**Work item**
Reproduce everything from the line that contains "Please consult" down to the line that contains "manifesto for looking" in the listing below, word for word and nothing more. Leave the pictures out.

**Listed entries**

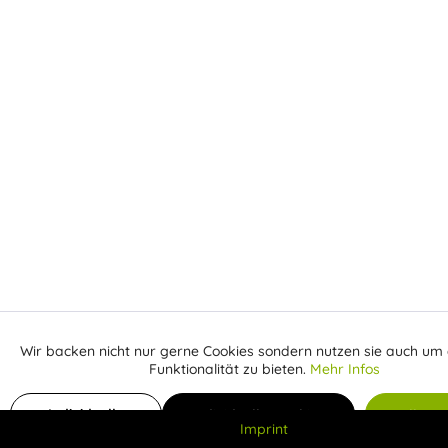
Wir backen nicht nur gerne Cookies sondern nutzen sie auch um 
Aktiv
Funktionale
Funktionalität zu bieten.
Mehr Infos
Inaktiv
Add to shopping cart
Marketing
Individuelle
Individuelle Cookies
Alle C
Imprint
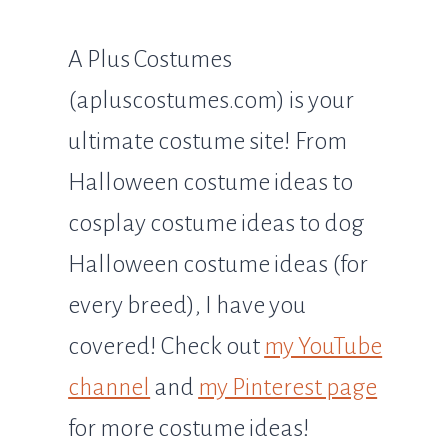
A Plus Costumes
(apluscostumes.com) is your
ultimate costume site! From
Halloween costume ideas to
cosplay costume ideas to dog
Halloween costume ideas (for
every breed), I have you
covered! Check out
my YouTube
channel
and
my Pinterest page
for more costume ideas!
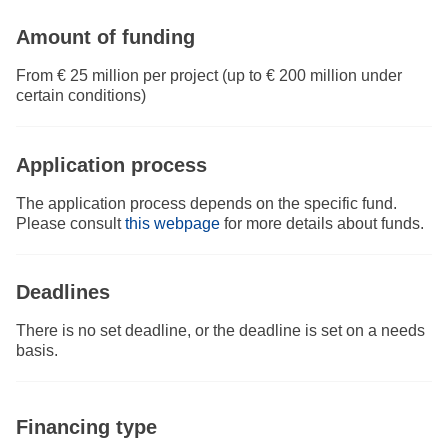
Amount of funding
From € 25 million per project (up to € 200 million under
certain conditions)
Application process
The application process depends on the specific fund.
Please consult
this webpage
for more details about funds.
Deadlines
There is no set deadline, or the deadline is set on a needs
basis.
Financing type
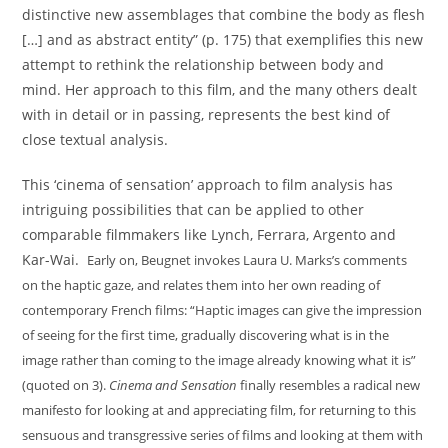
distinctive new assemblages that combine the body as flesh
[…] and as abstract entity” (p. 175) that exemplifies this new
attempt to rethink the relationship between body and
mind. Her approach to this film, and the many others dealt
with in detail or in passing, represents the best kind of
close textual analysis.
This ‘cinema of sensation’ approach to film analysis has
intriguing possibilities that can be applied to other
comparable filmmakers like Lynch, Ferrara, Argento and
Kar-Wai.
Early on, Beugnet invokes Laura U. Marks’s comments
on the haptic gaze, and relates them into her own reading of
contemporary French films: “Haptic images can give the impression
of seeing for the first time, gradually discovering what is in the
image rather than coming to the image already knowing what it is”
(quoted on 3).
Cinema and Sensation
finally resembles a radical new
manifesto for looking at and appreciating film, for returning to this
sensuous and transgressive series of films and looking at them with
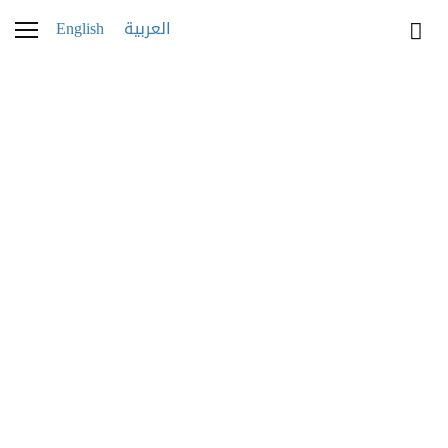
English
العربية
WATCHES
Breitling House of
Brands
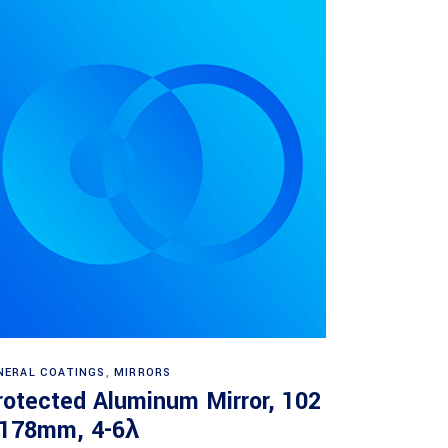
Read more
NERAL COATINGS
,
MIRRORS
rotected Aluminum Mirror, 102
 178mm, 4-6λ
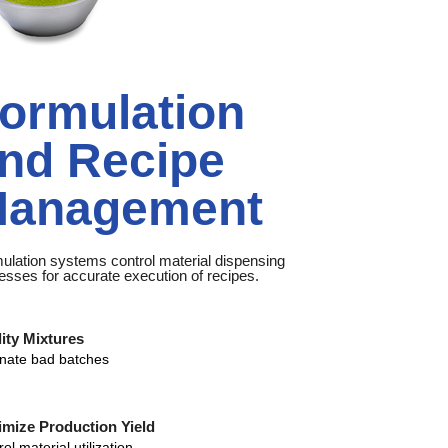
ormulation
nd Recipe
anagement
ulation systems control material dispensing
esses for accurate execution of recipes.
ity Mixtures
inate bad batches
mize Production Yield
ol material utilization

**Written solution**
Please consult
this webpage
for more details about funds.
Deadlines
There is no set deadline, or the deadline is set on a needs
basis.
Financing type
distinctive new assemblages that combine the body as flesh
[…] and as abstract entity” (p. 175) that exemplifies this new
attempt to rethink the relationship between body and
mind. Her approach to this film, and the many others dealt
with in detail or in passing, represents the best kind of
close textual analysis.
This ‘cinema of sensation’ approach to film analysis has
intriguing possibilities that can be applied to other
comparable filmmakers like Lynch, Ferrara, Argento and
Kar-Wai.
Early on, Beugnet invokes Laura U. Marks’s comments
on the haptic gaze, and relates them into her own reading of
contemporary French films: “Haptic images can give the impression
of seeing for the first time, gradually discovering what is in the
image rather than coming to the image already knowing what it is”
(quoted on 3).
Cinema and Sensation
finally resembles a radical new
manifesto for looking at and appreciating film, for returning to this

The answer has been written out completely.